While policymakers have often grappled with theories of increasing domestic savings, little has been done to sensitise the public on the considerations in prudent savings.
It is important to appreciate that a holistic approach in addressing challenges associated with lack of or minimal savings is required for a complete change in mindset as low income levels can never be a justification for lack of savings.
First, it is important to answer the simple question, why we should save in the first place. The underlying reason is financial and social security in the event of change in circumstances.
Both social and economic circumstances will always change during lifetime owing to one losing income as a result of poor health, or leaving employment due to retrenchment, dismissal or retirement.
The reality is that one still has income needs irrespective of change in circumstances and the reason for saving is to build a nest for that eventuality.
An important consideration is determining the adequacy of the savings. How do you know whether the savings are enough or not. The guiding principle is assessing your current income against future income needs should circumstances change.
The relationship between current income and the anticipated income should circumstances change is referred to as income replacement ratio.
For instance, if one is earning Frw1,000,000 per month from employment, if the same person was to leave employment for any reason, what proportion of that amount can the person get from savings and investments.
If such a person is able to get Frw400,000, then that is forty per cent (40%) replacement. The same percentage would apply to one who had Frw100,000 but is able to replace Frw40,000.
The higher the percentage, the better the replacement ratio which means that ones’ life does not change drastically in that event. This also means that irrespective of the income levels, the underlying factor is the replacement ratio and not absolute income.
As a guide, the first step is to build an emergency fund up to reasonable limits. This will caution you from unexpected expenditures which tend to weigh down on financial planning’ thereby resulting in long term debts.
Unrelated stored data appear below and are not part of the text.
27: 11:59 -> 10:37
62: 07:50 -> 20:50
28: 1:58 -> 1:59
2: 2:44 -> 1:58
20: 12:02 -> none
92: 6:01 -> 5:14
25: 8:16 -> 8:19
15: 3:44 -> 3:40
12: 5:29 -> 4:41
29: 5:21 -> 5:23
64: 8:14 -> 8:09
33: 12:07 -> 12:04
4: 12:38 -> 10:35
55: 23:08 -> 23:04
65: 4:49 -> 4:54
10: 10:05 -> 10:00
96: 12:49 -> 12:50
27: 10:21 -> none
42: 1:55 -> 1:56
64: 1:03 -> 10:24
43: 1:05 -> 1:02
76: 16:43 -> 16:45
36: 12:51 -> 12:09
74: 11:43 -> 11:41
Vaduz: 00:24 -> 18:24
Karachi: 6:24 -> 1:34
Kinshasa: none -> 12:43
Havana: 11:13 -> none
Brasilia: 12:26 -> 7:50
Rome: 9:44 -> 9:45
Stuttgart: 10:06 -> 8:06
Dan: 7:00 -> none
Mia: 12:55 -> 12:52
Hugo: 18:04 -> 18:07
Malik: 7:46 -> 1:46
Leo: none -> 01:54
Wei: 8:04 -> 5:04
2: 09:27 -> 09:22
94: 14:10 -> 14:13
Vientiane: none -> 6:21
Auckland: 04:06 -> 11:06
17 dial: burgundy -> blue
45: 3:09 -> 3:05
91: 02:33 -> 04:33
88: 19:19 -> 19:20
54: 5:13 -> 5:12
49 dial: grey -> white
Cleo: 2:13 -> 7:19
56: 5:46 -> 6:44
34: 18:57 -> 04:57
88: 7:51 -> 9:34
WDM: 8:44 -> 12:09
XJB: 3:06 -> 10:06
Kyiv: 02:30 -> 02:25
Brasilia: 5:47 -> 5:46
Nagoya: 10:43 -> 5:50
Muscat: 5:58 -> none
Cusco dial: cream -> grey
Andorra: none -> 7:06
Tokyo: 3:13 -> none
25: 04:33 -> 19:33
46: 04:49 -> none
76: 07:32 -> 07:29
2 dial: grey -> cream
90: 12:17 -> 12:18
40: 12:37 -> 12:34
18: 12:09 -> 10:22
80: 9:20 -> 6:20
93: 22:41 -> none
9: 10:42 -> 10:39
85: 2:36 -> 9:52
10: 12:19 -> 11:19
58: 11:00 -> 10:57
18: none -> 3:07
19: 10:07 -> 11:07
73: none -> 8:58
Building such a fund like any savings requires discipline and the funds should be in cash or near cash instruments. Remember the earlier you start any savings the less pressure you have in building up reasonable savings.
The main objective of an emergency fund is short-term insurance against unforeseen expenditure needs.
After building an emergency fund, the next step is to come up with long-term investment objectives. In doing this, several factors must be considered; namely age, type and available investment opportunities amongst others.
Age is important because it determines the investment horizon or the duration within which you have to invest any asset. This is significant as various investments have different degrees of risks and returns. For instance, the return on equities or shares will vary significantly from fixed income securities like government bonds or bills.
The investment horizon also determines the ideal investments. If you have a short term to invest then it is not prudent to invest in asset classes that are very volatile like shares and property as you may lose a substantial portion due to market volatility which is inevitable in any assets class.
Risk appetite is determined by age and the younger you are, the higher level of risk you should be able to take, noting that the higher the risk the higher the return. As one grows old, the risk appetite should diminish nearly to zero at retirement age.
This is because a young person has time to recoup any losses whereas an older person would not have such a time if he or she lost out on investments. Accordingly, investment options vary depending on age.
While it is true that diversification or putting your eggs in different baskets mitigates risk, it is notable that the proportion or exposure to certain asset classes should be recommended based on age of the investor.
The next step is to determine the asset classes and the proportion of allocation to each asset class. There are direct and indirect investments. Indirect investments are where you put your assets in instruments that promise you a return without involving yourself in management of the same investments.
Examples include buying of shares at Rwanda Stock Exchange, placing a fixed deposit with financial institutions or purchasing Government of Rwanda Treasury Bonds and Bills, buying units at National Investment Trust (NIT), amongst others.
On the other hand, direct investment refers to setting up own business like venturing into transport business, retail, wholesale, amongst others. Direct investments may not be visible for employed people due to time constraints.
The writer is a Pension and Investment Consultant.